Instructions for the task
Could you retype the whole listing word for word and drop the images?

Information supplied
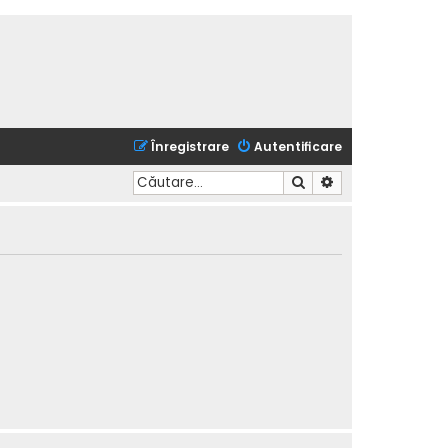
Înregistrare
Autentificare
Căutare
Căutare avansată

Response
Înregistrare
Autentificare
Căutare
Căutare avansată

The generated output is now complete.